# Task
Among the entries below, find each line with "grow" and show it.

Collected data:
****
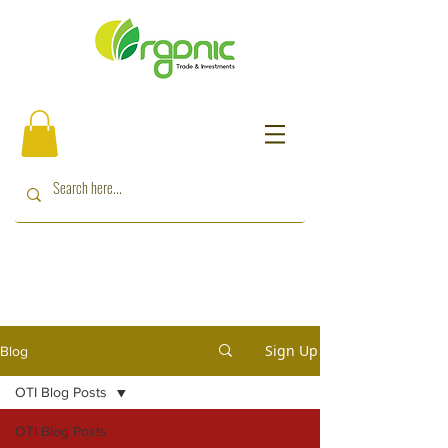
Sign Up
Blog
OTI Blog Posts
OTI Blog Posts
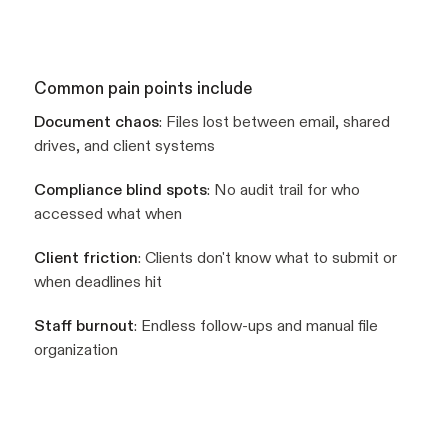
Common pain points include
Document chaos
: Files lost between email, shared
drives, and client systems
Compliance blind spots
: No audit trail for who
accessed what when
Client friction
: Clients don't know what to submit or
when deadlines hit
Staff burnout
: Endless follow-ups and manual file
organization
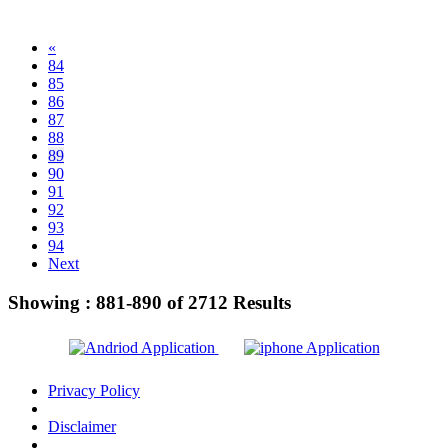
«
84
85
86
87
88
89
90
91
92
93
94
Next
Showing :
881-890
of
2712
Results
Privacy Policy
Disclaimer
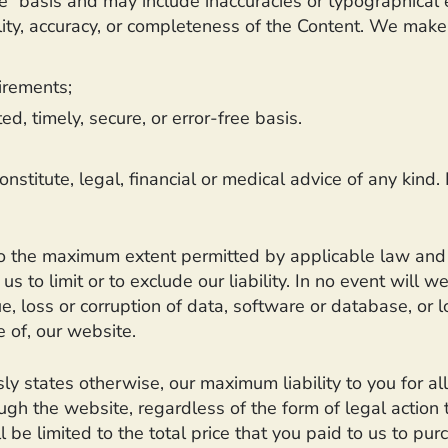
e” basis and may include inaccuracies or typographical 
ility, accuracy, or completeness of the Content. We make
irements;
d, timely, secure, or error-free basis.
nstitute, legal, financial or medical advice of any kind.
to the maximum extent permitted by applicable law and wil
us to limit or to exclude our liability. In no event will w
e, loss or corruption of data, software or database, or l
e of, our website.
ly states otherwise, our maximum liability to you for al
h the website, regardless of the form of legal action th
l be limited to the total price that you paid to us to pu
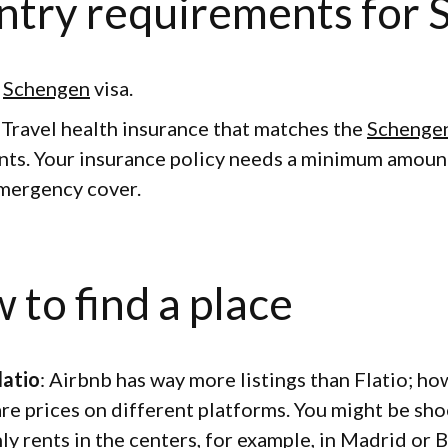
ntry requirements for 
d
Schengen
visa.
: Travel health insurance that matches the
Schenge
ts. Your insurance policy needs a minimum amoun
mergency cover.
 to find a place
latio
: Airbnb has way more listings than Flatio; ho
are prices on different platforms. You might be sho
ly rents in the centers, for example, in Madrid or 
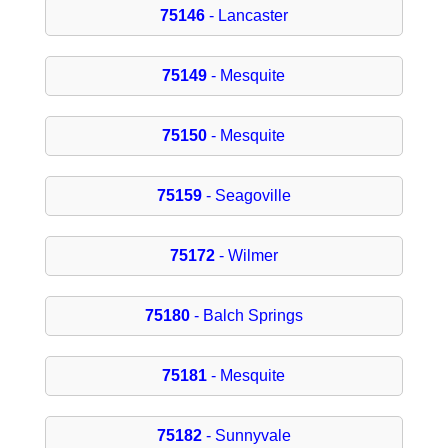
75146
- Lancaster
75149
- Mesquite
75150
- Mesquite
75159
- Seagoville
75172
- Wilmer
75180
- Balch Springs
75181
- Mesquite
75182
- Sunnyvale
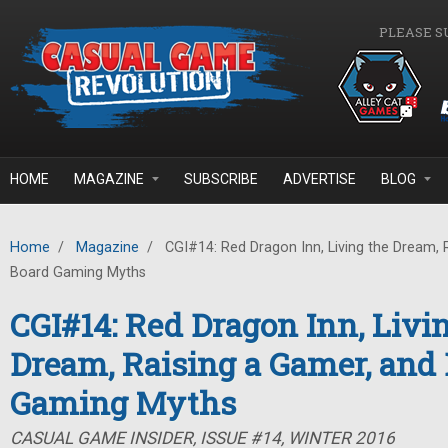
Skip to main content
PLEASE S
HOME
MAGAZINE
SUBSCRIBE
ADVERTISE
BLOG
Home
/
Magazine
/
CGI#14: Red Dragon Inn, Living the Dream, 
Board Gaming Myths
CGI#14: Red Dragon Inn, Livi
Dream, Raising a Gamer, and
Gaming Myths
CASUAL GAME INSIDER, ISSUE #14, WINTER 2016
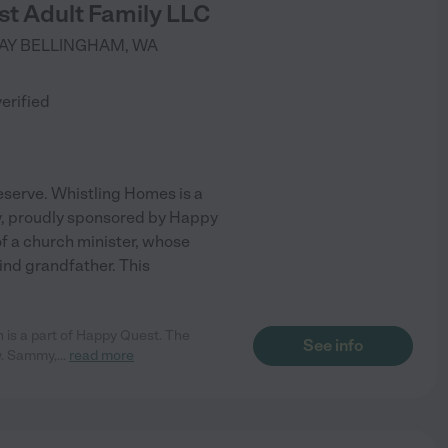
t Adult Family LLC
AY
BELLINGHAM
,
WA
)
verified
eserve. Whistling Homes is a
y, proudly sponsored by Happy
 a church minister, whose
ind grandfather. This
h is a part of Happy Quest. The
See info
ew. Sammy,
...
read more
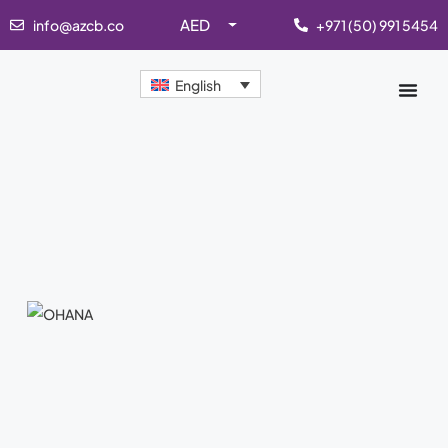
AED
info@azcb.co
+971 (50) 991 5454
English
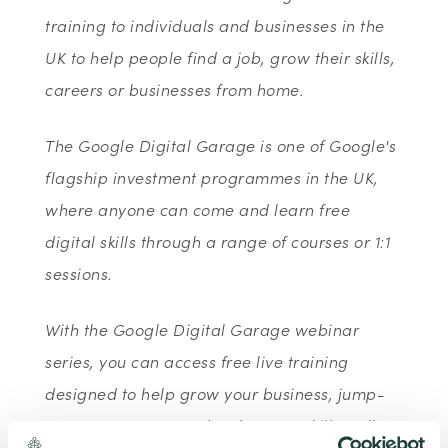
training to individuals and businesses in the
UK to help people find a job, grow their skills,
careers or businesses from home.
The Google Digital Garage is one of Google's
flagship investment programmes in the UK,
where anyone can come and learn free
digital skills through a range of courses or 1:1
sessions.
With the Google Digital Garage webinar
series, you can access free live training
designed to help grow your business, jump-
start your career or develop new skills - all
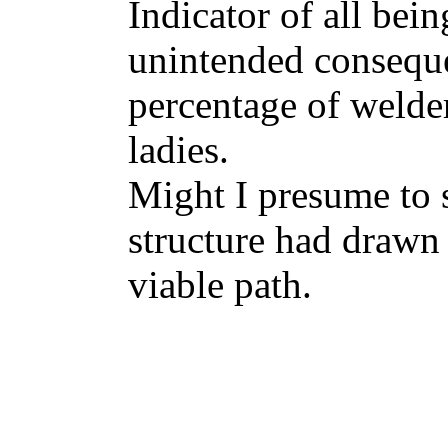
Indicator of all bei
unintended conseque
percentage of welde
ladies.
Might I presume to 
structure had drawn 
viable path.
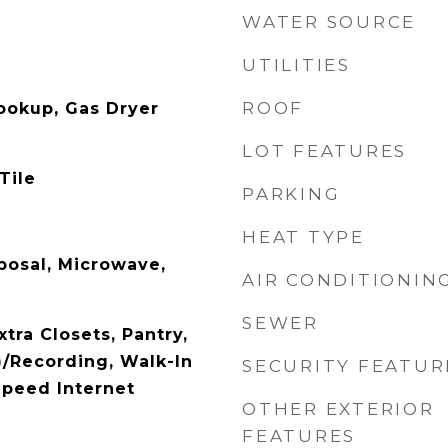
WATER SOURCE
UTILITIES
ROOF
Hookup, Gas Dryer
LOT FEATURES
Tile
PARKING
HEAT TYPE
posal, Microwave,
AIR CONDITIONIN
SEWER
xtra Closets, Pantry,
/Recording, Walk-In
SECURITY FEATUR
Speed Internet
OTHER EXTERIOR
FEATURES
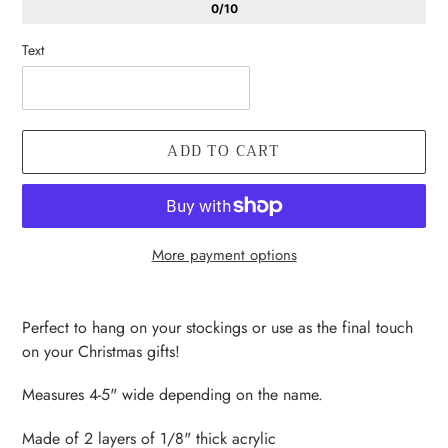
0/10
Text
ADD TO CART
More payment options
Adding
product
Perfect to hang on your stockings or use as the final touch
to
on your Christmas gifts!
your
cart
Measures 4-5" wide depending on the name.
Made of 2 layers of 1/8" thick acrylic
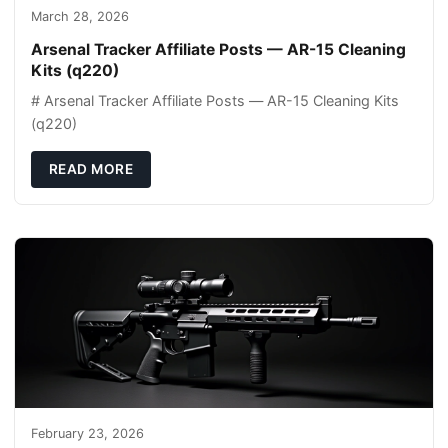
March 28, 2026
Arsenal Tracker Affiliate Posts — AR-15 Cleaning
Kits (q220)
# Arsenal Tracker Affiliate Posts — AR-15 Cleaning Kits
(q220)
READ MORE
February 23, 2026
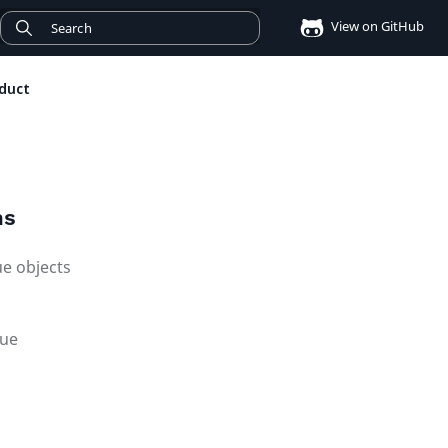
View on GitHub
duct
ms
ue objects
lue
****
# Output of the exercise
UK to help people find a job, grow their skills,
designed to help grow your business, jump-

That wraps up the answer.